» Aim of the exercise
Everything from the top of the data below through the line with "таких условиях возросло значение привоза" should be duplicated exactly, and nothing past it.

» Available records
☆ ☆ ☆ ☆
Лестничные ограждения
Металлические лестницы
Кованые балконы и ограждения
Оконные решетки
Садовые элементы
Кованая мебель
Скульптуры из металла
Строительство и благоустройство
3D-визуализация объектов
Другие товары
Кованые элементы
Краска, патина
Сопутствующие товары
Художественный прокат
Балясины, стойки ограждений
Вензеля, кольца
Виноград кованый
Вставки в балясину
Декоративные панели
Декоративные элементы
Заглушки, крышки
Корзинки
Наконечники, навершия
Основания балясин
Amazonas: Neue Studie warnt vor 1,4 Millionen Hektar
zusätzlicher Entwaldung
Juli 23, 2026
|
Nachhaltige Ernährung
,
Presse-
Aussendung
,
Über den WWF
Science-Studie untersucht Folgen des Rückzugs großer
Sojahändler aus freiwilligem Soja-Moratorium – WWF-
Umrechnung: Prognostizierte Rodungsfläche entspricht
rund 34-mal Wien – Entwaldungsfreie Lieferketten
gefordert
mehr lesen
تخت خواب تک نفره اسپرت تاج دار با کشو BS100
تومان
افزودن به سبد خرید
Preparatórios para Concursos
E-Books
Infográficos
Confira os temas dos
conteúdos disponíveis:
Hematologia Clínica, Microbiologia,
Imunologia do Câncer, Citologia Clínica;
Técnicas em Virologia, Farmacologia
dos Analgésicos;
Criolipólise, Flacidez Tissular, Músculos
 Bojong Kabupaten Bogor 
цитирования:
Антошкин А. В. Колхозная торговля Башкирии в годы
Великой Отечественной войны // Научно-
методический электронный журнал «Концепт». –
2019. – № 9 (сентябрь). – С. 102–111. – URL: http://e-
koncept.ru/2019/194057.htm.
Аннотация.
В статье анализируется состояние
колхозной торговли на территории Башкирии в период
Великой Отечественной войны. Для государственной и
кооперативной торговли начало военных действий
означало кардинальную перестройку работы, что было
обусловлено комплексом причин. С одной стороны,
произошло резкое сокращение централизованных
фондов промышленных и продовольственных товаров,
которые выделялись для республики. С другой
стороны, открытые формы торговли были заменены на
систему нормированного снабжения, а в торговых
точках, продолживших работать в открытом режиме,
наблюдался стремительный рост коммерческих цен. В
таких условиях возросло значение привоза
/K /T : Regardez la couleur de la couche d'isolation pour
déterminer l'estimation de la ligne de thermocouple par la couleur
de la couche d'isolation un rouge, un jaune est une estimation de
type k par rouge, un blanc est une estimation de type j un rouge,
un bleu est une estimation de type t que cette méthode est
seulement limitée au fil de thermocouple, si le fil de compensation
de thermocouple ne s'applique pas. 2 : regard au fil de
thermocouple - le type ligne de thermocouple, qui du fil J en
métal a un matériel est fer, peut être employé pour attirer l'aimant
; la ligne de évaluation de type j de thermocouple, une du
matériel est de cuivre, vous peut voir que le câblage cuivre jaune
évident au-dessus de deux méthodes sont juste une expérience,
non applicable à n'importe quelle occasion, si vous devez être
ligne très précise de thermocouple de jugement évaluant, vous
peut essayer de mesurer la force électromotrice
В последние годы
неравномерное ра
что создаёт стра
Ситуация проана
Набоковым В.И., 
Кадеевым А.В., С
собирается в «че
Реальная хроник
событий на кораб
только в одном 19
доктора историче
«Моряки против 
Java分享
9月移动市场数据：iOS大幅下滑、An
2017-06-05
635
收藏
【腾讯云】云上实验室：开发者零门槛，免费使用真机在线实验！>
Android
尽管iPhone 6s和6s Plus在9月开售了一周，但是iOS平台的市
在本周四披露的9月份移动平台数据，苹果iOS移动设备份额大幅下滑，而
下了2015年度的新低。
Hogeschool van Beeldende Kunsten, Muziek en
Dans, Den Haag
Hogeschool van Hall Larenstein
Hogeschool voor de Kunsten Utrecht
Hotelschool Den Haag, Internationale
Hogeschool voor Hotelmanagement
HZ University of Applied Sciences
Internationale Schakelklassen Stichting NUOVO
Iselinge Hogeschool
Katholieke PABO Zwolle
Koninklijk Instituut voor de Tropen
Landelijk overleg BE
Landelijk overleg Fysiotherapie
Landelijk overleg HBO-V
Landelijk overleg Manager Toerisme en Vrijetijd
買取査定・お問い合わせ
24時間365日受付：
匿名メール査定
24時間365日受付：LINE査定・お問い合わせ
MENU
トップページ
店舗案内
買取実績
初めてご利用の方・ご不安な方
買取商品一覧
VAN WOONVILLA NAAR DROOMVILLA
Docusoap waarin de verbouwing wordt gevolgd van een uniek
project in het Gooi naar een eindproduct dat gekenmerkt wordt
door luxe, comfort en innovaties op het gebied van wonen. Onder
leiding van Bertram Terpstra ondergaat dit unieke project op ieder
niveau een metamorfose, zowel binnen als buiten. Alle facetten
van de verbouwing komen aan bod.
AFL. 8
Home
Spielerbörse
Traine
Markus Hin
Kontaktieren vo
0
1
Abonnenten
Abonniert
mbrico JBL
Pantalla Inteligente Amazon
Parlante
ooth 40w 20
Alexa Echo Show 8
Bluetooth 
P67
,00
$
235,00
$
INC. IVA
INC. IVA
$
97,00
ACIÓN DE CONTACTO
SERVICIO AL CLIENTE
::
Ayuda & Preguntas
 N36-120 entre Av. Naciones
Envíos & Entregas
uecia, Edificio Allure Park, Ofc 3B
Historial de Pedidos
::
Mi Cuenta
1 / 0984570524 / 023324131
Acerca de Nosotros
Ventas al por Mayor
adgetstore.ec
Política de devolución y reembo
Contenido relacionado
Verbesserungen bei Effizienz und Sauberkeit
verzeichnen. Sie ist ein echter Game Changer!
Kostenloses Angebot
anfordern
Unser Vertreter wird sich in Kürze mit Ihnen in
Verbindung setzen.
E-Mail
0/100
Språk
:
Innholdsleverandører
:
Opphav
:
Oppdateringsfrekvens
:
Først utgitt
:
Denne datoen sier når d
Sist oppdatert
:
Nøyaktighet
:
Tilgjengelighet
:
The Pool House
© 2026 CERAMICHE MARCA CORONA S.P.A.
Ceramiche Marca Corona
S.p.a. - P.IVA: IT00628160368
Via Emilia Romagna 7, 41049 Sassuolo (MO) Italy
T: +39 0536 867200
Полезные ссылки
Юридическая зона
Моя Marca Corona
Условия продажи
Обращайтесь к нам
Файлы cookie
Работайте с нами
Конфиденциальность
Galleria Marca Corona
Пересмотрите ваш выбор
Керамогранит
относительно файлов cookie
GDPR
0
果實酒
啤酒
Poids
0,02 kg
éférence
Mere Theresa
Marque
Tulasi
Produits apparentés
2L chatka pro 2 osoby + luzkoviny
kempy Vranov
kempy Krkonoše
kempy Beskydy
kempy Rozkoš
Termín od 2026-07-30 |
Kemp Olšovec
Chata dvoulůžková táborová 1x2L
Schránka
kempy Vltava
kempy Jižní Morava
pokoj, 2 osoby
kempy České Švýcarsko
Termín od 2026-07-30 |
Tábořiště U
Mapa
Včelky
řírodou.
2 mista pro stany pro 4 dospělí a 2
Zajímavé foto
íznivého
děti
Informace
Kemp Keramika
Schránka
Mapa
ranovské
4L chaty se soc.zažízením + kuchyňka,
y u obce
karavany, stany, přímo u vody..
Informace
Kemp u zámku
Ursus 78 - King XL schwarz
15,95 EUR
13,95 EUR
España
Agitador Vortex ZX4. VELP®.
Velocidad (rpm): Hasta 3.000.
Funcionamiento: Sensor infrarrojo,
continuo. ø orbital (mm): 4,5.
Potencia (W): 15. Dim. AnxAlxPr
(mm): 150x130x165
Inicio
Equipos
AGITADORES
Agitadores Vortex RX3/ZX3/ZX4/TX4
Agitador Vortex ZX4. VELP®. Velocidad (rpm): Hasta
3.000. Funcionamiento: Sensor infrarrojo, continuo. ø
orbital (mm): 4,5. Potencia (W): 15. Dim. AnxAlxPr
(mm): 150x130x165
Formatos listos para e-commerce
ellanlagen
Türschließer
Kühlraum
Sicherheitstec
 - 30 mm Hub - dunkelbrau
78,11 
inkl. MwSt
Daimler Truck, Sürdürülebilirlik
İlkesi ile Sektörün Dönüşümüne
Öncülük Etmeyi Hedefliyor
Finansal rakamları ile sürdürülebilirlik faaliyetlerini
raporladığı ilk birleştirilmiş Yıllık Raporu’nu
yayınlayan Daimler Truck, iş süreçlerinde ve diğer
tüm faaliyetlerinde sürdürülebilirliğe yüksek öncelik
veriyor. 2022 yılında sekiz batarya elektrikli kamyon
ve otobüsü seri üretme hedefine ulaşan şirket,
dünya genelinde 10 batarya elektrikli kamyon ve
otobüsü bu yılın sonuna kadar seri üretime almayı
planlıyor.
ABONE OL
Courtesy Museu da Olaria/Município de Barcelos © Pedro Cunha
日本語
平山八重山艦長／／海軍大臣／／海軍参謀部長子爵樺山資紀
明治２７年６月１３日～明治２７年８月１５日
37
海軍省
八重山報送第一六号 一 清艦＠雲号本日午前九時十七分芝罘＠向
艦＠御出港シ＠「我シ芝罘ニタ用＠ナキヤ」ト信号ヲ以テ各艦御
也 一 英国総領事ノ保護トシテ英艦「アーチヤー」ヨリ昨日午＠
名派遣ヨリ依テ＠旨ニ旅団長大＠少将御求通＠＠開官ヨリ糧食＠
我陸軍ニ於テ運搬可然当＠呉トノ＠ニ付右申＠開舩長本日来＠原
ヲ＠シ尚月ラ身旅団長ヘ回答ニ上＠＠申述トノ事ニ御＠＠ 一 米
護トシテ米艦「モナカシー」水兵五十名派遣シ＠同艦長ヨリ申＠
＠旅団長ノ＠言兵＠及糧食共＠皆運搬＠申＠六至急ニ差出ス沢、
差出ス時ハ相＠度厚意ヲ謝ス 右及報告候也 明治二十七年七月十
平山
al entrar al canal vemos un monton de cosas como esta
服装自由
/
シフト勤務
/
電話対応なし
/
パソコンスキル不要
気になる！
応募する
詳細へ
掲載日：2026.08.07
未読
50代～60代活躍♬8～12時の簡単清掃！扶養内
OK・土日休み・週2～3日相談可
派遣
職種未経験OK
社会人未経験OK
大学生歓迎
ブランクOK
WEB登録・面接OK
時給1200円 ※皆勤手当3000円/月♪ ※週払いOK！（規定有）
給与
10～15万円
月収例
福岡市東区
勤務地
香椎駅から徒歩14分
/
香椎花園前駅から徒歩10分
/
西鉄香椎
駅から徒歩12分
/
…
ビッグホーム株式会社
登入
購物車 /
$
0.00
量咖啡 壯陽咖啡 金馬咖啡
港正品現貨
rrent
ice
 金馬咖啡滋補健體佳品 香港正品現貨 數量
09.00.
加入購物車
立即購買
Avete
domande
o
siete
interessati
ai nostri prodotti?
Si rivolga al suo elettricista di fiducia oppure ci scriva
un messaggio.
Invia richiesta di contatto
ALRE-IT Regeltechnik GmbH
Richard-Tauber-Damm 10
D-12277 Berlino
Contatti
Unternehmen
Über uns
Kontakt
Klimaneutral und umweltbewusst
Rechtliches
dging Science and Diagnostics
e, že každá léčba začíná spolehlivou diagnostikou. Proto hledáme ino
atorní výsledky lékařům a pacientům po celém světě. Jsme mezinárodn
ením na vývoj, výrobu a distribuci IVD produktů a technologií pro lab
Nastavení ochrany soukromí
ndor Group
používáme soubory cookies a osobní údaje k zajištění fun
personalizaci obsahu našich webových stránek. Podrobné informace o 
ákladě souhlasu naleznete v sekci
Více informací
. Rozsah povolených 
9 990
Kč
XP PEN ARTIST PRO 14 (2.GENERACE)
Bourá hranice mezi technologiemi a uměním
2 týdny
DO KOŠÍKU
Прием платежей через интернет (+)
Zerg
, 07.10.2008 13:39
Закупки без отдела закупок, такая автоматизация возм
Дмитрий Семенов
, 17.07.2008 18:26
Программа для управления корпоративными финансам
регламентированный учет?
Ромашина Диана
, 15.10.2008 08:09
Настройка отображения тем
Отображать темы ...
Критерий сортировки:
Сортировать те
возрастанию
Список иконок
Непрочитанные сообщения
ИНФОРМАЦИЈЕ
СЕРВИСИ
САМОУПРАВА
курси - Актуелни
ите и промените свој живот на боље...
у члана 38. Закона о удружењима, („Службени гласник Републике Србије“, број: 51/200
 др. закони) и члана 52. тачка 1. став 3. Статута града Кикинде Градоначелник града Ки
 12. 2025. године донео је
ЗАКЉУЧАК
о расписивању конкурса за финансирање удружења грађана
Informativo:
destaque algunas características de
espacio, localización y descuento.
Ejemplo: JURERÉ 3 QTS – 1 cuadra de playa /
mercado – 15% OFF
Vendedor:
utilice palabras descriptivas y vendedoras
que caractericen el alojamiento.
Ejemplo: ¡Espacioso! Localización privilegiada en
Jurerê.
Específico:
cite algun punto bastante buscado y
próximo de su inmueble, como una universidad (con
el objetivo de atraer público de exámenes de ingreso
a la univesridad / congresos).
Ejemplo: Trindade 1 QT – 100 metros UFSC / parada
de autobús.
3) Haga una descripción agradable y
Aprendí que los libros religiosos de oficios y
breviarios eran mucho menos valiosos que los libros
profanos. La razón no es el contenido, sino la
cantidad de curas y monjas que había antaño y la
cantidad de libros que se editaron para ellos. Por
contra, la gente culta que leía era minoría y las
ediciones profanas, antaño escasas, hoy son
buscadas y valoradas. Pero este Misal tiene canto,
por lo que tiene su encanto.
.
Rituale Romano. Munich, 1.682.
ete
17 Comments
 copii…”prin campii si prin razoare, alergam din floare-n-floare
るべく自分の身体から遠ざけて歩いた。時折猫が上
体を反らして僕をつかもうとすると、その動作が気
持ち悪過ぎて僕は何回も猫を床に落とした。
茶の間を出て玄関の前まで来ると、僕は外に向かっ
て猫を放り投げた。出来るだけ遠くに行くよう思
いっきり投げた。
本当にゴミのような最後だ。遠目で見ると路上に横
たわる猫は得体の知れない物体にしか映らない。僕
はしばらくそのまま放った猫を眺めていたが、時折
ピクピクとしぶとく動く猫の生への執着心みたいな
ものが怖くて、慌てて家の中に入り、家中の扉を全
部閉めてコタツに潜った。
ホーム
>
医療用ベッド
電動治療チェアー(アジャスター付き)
☆ ☆ ☆ ☆
» Problem solution
Лестничные ограждения
Металлические лестницы
Кованые балконы и ограждения
Оконные решетки
Садовые элементы
Кованая мебель
Скульптуры из металла
Строительство и благоустройство
3D-визуализация объектов
Другие товары
Кованые элементы
Краска, патина
Сопутствующие товары
Художественный прокат
Балясины, стойки ограждений
Вензеля, кольца
Виноград кованый
Вставки в балясину
Декоративные панели
Декоративные элементы
Заглушки, крышки
Корзинки
Наконечники, навершия
Основания балясин
Amazonas: Neue Studie warnt vor 1,4 Millionen Hektar
zusätzlicher Entwaldung
Juli 23, 2026
|
Nachhaltige Ernährung
,
Presse-
Aussendung
,
Über den WWF
Science-Studie untersucht Folgen des Rückzugs großer
Sojahändler aus freiwilligem Soja-Moratorium – WWF-
Umrechnung: Prognostizierte Rodungsfläche entspricht
rund 34-mal Wien – Entwaldungsfreie Lieferketten
gefordert
mehr lesen
تخت خواب تک نفره اسپرت تاج دار با کشو BS100
تومان
افزودن به سبد خرید
Preparatórios para Concursos
E-Books
Infográficos
Confira os temas dos
conteúdos disponíveis:
Hematologia Clínica, Microbiologia,
Imunologia do Câncer, Citologia Clínica;
Técnicas em Virologia, Farmacologia
dos Analgésicos;
Criolipólise, Flacidez Tissular, Músculos
 Bojong Kabupaten Bogor 
цитирования:
Антошкин А. В. Колхозная торговля Башкирии в годы
Великой Отечественной войны // Научно-
методический электронный журнал «Концепт». –
2019. – № 9 (сентябрь). – С. 102–111. – URL: http://e-
koncept.ru/2019/194057.htm.
Аннотация.
В статье анализируется состояние
колхозной торговли на территории Башкирии в период
Великой Отечественной войны. Для государственной и
кооперативной торговли начало военных действий
означало кардинальную перестройку работы, что было
обусловлено комплексом причин. С одной стороны,
произошло резкое сокращение централизованных
фондов промышленных и продовольственных товаров,
которые выделялись для республики. С другой
стороны, открытые формы торговли были заменены на
систему нормированного снабжения, а в торговых
точках, продолживших работать в открытом режиме,
наблюдался стремительный рост коммерческих цен. В
таких условиях возросло значение привоза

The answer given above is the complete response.